The Vatican responded to indigenous demands on Thursday by officially repudiating the Doctrine of Discovery, theories backed by 15th-century papal bulls that legitimized colonial-era indigenous land grabbing and formed the basis of some current laws on the property.
Papal bulls or decrees from the 15th century “did not adequately reflect the equal dignity and rights of Indigenous peoples” and were never considered expressions of the Catholic faith, according to a Vatican statement.
The documents, he pointed out, were “manipulated” for political purposes by the colonial powers “to justify immoral acts against indigenous peoples which were committed, on occasion, without opposition from ecclesiastical authorities.”

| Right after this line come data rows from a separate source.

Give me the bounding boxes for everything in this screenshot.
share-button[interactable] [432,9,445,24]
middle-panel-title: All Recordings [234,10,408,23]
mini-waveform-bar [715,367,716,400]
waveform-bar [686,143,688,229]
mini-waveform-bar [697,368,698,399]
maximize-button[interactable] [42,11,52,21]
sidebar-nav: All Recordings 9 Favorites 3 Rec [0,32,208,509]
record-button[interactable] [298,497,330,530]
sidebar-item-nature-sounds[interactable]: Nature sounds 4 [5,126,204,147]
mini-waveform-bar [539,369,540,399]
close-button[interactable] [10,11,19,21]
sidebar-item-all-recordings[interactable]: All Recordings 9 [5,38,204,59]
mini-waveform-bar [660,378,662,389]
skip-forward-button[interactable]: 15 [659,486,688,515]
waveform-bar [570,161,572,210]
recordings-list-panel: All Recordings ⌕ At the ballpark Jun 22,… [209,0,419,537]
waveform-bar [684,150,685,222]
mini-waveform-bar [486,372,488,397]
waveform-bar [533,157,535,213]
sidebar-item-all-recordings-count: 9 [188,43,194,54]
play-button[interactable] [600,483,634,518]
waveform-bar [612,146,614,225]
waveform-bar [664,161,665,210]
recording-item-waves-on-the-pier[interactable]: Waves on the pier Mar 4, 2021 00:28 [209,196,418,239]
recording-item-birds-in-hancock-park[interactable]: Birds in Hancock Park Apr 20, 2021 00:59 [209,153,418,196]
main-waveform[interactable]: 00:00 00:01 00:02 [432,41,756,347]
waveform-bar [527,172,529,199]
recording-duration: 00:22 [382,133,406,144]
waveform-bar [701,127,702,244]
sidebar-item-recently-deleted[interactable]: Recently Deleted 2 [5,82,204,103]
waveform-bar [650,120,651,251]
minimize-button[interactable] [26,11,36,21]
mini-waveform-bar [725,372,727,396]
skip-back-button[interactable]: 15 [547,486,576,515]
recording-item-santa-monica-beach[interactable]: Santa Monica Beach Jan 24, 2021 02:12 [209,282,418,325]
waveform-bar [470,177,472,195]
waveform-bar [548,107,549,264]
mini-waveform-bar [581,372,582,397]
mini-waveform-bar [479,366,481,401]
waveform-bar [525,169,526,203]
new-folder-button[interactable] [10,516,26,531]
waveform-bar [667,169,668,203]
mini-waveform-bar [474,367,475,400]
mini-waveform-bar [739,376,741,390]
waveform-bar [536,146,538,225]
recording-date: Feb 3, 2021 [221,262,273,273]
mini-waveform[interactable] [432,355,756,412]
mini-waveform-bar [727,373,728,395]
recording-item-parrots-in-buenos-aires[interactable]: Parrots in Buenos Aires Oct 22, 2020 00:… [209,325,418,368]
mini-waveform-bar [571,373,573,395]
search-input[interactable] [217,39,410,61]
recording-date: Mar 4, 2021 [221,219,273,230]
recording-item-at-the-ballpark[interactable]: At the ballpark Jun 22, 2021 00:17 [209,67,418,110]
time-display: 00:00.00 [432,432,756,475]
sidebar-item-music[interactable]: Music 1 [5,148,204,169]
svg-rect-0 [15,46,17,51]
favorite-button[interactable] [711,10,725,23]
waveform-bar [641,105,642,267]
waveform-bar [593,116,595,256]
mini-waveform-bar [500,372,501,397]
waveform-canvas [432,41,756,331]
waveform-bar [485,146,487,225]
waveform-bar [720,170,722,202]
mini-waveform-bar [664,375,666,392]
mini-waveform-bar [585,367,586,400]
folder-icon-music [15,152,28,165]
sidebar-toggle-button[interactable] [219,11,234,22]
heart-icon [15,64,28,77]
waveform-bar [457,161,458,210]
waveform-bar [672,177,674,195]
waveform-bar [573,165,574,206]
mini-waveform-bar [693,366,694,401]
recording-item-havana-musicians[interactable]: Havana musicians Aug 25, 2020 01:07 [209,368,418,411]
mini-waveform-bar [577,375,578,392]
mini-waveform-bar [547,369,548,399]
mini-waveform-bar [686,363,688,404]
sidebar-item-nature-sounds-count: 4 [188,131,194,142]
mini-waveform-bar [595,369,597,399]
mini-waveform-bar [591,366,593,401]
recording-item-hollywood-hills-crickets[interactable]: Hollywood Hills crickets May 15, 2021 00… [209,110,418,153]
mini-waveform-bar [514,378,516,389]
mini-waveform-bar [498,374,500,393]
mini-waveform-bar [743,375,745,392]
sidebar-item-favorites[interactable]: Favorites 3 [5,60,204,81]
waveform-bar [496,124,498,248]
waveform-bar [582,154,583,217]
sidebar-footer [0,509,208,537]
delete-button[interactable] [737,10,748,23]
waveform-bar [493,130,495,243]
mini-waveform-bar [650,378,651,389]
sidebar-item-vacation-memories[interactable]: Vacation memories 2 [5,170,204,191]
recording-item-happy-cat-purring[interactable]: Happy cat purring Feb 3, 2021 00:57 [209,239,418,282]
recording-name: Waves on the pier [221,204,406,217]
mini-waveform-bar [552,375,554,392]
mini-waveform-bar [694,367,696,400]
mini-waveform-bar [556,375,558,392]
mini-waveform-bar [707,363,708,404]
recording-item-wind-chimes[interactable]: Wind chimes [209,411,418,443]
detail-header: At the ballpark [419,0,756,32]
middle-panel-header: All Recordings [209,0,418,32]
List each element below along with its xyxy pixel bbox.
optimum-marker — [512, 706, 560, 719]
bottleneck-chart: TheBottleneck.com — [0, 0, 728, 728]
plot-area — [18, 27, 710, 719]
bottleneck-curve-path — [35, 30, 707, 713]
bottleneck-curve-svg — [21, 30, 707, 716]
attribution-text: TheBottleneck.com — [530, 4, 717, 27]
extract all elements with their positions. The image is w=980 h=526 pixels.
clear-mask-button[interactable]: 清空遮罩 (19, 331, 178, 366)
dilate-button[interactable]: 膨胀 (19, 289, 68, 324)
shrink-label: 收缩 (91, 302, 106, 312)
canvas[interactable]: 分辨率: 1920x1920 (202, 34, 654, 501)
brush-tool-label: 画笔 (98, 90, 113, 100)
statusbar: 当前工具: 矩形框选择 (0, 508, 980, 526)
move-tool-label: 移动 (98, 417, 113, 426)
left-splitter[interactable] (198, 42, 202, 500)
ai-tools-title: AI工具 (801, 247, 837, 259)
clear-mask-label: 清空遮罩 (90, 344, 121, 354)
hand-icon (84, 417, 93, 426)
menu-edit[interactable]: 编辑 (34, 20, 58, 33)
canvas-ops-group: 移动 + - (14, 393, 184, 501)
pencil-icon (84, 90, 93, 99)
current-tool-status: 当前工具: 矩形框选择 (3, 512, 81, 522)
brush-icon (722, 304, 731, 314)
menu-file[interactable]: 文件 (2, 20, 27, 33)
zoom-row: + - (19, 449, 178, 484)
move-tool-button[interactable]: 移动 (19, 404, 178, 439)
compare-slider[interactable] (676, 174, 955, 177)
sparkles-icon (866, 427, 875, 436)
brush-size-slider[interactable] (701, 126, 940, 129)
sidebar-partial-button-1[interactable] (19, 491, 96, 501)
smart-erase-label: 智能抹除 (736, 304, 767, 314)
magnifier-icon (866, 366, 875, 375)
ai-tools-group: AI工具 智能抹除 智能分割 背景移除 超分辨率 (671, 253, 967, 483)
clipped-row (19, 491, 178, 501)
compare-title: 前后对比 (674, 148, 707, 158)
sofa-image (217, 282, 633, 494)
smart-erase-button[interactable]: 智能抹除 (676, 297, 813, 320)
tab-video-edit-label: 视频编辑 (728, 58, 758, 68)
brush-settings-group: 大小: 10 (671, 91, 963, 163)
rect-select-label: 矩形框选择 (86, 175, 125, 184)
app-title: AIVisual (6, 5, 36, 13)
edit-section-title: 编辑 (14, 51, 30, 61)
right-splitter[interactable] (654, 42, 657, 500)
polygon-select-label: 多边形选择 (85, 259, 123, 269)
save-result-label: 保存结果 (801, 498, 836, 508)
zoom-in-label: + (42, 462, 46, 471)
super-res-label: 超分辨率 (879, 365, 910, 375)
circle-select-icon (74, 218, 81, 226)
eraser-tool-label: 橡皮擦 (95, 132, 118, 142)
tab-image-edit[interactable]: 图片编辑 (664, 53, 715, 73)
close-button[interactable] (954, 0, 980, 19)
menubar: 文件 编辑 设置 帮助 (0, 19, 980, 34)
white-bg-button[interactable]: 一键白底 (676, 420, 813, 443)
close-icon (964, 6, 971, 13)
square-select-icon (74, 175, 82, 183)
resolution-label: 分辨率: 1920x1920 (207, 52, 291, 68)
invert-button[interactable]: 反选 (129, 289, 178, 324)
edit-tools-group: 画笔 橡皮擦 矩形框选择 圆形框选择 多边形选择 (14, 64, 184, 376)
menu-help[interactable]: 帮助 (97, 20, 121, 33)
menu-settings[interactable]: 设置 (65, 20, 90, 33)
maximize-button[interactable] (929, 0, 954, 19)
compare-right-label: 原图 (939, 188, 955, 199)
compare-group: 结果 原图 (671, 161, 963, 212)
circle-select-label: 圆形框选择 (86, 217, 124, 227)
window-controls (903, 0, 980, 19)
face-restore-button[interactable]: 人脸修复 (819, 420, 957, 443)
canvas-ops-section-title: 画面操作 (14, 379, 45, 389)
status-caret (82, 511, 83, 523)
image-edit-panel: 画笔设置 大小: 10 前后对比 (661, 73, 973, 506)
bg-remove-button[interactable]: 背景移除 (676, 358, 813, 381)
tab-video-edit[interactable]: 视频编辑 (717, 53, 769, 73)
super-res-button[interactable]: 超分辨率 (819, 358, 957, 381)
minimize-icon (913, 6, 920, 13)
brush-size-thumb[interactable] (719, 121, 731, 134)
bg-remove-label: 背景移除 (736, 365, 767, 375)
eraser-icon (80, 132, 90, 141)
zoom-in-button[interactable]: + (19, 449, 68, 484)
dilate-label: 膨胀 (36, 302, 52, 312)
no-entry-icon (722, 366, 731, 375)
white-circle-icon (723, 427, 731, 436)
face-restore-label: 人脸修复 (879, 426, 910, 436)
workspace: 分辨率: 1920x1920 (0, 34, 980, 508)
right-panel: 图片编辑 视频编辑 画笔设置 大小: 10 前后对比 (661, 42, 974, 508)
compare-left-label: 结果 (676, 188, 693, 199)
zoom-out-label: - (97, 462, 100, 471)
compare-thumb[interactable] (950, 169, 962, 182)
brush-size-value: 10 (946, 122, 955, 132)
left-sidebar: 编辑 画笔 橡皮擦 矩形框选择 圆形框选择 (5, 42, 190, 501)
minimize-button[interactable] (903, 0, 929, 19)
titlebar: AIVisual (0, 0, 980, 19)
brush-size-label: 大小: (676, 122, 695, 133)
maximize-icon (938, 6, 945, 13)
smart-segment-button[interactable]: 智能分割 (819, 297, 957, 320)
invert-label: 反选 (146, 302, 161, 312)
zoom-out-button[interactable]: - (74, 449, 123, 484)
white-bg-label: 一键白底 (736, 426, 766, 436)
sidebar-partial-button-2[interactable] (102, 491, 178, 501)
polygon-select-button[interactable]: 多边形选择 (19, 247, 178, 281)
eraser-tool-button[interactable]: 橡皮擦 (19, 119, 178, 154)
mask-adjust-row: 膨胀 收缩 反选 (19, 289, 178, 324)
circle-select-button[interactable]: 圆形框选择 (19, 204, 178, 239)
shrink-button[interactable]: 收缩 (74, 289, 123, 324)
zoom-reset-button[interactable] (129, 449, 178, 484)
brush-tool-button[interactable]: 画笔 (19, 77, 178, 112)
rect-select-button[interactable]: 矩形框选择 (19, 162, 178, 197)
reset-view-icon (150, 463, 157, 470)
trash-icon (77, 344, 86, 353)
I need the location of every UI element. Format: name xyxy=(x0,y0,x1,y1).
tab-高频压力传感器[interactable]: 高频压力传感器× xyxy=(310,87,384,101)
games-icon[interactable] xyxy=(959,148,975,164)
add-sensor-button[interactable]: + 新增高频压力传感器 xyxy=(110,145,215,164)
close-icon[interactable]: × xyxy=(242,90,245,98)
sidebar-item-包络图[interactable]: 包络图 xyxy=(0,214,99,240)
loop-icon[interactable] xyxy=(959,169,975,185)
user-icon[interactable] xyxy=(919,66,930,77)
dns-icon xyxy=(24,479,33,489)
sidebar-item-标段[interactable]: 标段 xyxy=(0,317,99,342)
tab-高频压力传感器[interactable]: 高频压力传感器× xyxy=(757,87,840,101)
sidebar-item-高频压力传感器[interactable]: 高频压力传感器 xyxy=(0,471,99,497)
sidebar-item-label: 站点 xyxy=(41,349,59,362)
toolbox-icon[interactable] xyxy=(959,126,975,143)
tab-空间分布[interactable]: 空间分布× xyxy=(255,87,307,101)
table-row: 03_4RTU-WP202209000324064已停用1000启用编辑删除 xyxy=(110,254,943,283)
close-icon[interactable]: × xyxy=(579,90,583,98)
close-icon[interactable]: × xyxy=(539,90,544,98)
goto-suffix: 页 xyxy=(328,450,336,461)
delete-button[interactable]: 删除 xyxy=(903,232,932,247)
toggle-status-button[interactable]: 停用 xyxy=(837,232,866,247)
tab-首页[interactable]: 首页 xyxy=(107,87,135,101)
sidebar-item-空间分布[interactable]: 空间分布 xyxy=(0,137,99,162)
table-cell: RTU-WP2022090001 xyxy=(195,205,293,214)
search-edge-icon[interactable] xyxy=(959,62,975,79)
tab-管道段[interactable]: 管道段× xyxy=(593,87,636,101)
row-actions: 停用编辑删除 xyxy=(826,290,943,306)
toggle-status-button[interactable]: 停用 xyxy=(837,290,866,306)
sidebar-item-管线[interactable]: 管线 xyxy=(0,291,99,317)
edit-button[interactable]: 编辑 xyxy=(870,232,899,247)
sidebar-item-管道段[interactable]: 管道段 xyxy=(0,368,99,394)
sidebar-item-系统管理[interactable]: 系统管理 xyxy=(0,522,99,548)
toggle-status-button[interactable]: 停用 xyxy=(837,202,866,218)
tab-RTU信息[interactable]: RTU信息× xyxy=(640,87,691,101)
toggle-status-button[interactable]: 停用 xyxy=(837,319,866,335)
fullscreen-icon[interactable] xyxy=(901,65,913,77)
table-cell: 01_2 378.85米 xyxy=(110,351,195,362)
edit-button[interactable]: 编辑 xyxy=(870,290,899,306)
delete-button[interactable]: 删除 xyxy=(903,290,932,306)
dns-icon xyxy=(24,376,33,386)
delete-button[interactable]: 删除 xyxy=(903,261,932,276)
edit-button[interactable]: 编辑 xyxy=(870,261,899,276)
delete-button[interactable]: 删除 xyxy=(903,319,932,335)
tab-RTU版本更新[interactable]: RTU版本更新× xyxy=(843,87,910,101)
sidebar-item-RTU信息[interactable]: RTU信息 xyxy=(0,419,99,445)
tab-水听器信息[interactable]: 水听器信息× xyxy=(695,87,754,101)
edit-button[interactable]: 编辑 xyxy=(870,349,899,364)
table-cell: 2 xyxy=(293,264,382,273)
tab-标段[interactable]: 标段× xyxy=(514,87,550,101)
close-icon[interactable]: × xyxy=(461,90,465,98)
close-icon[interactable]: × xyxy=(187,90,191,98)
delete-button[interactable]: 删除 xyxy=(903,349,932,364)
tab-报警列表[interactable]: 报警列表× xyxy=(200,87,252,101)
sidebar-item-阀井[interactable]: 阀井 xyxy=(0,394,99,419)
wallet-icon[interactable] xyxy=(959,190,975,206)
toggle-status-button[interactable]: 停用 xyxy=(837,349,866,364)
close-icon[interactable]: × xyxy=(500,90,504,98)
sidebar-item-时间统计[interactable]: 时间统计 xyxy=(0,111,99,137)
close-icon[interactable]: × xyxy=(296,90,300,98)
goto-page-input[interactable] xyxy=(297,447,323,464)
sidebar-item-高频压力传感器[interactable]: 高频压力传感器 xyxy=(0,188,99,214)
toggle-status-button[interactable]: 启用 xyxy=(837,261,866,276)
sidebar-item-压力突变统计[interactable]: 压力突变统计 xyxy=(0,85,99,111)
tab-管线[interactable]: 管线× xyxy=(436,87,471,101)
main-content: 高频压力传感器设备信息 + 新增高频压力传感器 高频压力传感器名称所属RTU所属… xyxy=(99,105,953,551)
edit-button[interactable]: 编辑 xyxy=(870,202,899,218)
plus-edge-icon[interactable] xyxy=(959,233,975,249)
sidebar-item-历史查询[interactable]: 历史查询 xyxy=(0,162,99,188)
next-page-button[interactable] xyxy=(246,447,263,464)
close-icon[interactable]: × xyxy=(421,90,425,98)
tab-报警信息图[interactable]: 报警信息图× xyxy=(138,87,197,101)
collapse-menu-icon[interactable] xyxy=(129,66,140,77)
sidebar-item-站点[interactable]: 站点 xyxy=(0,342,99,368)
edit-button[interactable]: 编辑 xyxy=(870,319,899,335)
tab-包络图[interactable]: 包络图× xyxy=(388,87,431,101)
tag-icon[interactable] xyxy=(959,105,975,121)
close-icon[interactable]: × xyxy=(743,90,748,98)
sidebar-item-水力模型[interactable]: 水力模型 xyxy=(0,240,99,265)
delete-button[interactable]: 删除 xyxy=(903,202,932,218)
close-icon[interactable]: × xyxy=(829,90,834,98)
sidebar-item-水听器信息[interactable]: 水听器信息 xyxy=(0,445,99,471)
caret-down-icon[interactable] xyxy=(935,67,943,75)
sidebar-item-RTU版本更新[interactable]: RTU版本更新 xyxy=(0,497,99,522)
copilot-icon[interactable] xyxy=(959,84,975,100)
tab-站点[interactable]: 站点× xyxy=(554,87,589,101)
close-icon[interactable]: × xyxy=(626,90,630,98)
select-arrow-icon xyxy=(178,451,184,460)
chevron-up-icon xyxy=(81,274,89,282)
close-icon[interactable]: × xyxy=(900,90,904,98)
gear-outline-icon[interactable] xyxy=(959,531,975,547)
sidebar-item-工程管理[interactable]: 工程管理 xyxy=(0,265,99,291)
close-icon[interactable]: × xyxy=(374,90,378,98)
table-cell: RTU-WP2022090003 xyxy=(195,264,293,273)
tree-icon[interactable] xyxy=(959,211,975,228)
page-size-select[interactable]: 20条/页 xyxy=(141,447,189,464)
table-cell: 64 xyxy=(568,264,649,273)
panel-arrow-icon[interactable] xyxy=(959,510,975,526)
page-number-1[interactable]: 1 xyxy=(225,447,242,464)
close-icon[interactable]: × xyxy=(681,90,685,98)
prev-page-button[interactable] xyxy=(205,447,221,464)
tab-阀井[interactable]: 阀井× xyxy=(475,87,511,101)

The statement from the Vatican’s offices for development and education said it is necessary to “recognize these errors”, to admit the terrible effects of colonial policies of assimilation of indigenous peoples and to ask for their forgiveness.
The statement responded to decades of indigenous demands for the Vatican to officially rescind papal bulls that provided the kingdoms of Spain and Portugal with religious support to expand their territories in Africa and the Americas under the guise of spreading Christianity.
These executive orders support the Doctrine of Discovery, a legal concept coined in an 1823 United States Supreme Court decision that is interpreted to mean that ownership and sovereignty of the land passed to Europeans because they have “discovered”.
The principle was most recently cited in a 2005 Supreme Court decision regarding the Oneida Indian Nation, authored by the late Justice Ruth Bader Ginsburg.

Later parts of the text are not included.